All of lore.kernel.org
 help / color / mirror / Atom feed
* [PATCH] dm-integrity: revert adc0daad366b to fix recalculation
@ 2020-07-22 18:46 Mikulas Patocka
  2020-07-22 19:45 ` Mike Snitzer
  0 siblings, 1 reply; 6+ messages in thread
From: Mikulas Patocka @ 2020-07-22 18:46 UTC (permalink / raw)
  To: Mike Snitzer, Marian Csontos, Zdenek Kabelac; +Cc: dm-devel

Hi Mike

Please submit this to Linus and to RHEL-8.

Mikulas



From: Mikulas Patocka <mpatocka@redhat.com>

The patch adc0daad366b62ca1bce3e2958a40b0b71a8b8b3 broke recalculation on
dm-integrity. The patch replaces a private variable "suspending" with a
call to "dm_suspended".

The problem is that dm_suspended returns true not only during suspend, but
also during resume. This race condition could occur:
1. dm_integrity_resume calls queue_work(ic->recalc_wq, &ic->recalc_work)
2. integrity_recalc (&ic->recalc_work) preempts the current thread
3. integrity_recalc calls if (unlikely(dm_suspended(ic->ti))) goto unlock_ret;
4. integrity_recalc exits and no recalculating is done.

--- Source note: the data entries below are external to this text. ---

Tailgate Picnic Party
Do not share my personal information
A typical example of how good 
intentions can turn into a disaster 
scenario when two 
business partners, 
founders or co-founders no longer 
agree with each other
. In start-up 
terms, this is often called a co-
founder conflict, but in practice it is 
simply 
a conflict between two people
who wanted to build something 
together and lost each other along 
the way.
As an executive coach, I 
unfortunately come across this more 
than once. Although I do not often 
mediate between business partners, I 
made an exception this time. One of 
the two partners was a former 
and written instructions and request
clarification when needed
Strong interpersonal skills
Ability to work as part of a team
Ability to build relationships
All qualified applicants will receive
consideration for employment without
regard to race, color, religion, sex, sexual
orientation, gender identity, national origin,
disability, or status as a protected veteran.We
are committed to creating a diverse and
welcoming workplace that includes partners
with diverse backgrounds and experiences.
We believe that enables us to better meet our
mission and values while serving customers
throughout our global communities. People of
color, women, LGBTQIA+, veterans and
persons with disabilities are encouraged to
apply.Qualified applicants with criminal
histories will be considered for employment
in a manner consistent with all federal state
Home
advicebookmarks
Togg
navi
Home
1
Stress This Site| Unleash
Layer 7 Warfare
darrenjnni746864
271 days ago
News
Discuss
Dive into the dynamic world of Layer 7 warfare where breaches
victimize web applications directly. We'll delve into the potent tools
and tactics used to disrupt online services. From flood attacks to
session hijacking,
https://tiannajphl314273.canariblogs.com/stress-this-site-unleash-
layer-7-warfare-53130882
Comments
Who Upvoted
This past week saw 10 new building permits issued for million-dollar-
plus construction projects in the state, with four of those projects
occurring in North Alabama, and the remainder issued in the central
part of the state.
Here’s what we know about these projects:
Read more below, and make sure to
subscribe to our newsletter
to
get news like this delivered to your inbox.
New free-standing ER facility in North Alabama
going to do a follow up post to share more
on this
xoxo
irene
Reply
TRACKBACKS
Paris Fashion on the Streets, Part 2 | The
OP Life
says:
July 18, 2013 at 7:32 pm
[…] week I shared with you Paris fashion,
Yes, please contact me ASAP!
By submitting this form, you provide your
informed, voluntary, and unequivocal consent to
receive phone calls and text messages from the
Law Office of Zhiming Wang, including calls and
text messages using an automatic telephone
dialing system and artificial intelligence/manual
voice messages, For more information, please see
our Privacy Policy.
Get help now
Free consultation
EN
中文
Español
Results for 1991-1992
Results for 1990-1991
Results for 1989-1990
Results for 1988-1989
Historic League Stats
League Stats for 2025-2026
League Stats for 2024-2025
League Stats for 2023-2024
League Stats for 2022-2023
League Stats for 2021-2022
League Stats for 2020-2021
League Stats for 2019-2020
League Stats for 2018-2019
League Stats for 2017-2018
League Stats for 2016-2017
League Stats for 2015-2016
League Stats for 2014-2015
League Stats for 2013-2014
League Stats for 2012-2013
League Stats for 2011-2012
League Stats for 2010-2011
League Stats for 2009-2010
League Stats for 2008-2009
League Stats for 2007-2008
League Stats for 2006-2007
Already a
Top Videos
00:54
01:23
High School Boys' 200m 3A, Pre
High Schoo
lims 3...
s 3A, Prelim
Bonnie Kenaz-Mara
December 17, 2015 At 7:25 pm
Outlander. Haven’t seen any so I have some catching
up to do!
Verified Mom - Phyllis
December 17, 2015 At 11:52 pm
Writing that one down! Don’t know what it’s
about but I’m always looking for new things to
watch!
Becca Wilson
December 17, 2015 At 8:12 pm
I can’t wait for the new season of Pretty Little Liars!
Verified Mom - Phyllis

In order to fix this race condition, we stop using dm_suspended and start
using the variable "suspending" (that is only set during suspend, not
during resume).

Signed-off-by: Mikulas Patocka <mpatocka@redhat.com>
Fixes: adc0daad366b ("dm: report suspended device during destroy")
Cc: stable@vger.kernel.org	# v4.18+

---
 drivers/md/dm-integrity.c |   12 +++++++-----
 1 file changed, 7 insertions(+), 5 deletions(-)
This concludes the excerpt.